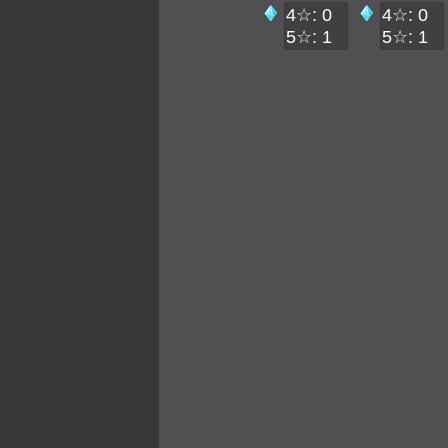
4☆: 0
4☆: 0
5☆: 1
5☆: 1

##############################

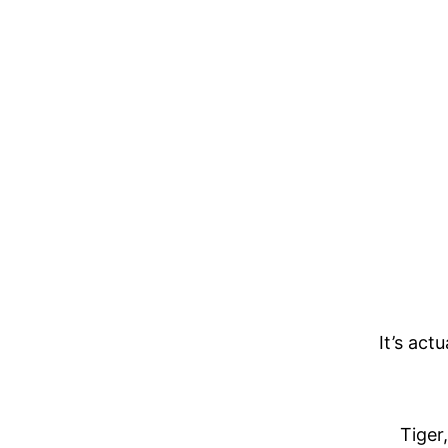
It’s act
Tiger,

##############################

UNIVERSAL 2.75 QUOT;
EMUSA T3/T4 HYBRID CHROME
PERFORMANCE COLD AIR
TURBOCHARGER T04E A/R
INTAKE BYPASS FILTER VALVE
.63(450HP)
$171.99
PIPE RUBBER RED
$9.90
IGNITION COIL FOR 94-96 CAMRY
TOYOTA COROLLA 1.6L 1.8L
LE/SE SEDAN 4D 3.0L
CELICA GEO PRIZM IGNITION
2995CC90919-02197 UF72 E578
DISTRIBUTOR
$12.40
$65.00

##############################

#### TASK TO COMPLETE:
The word "IGNITION" appears in some lines of the data. Copy every one of those lines.

#### RESPONSE TO THE TASK:
IGNITION COIL FOR 94-96 CAMRY
CELICA GEO PRIZM IGNITION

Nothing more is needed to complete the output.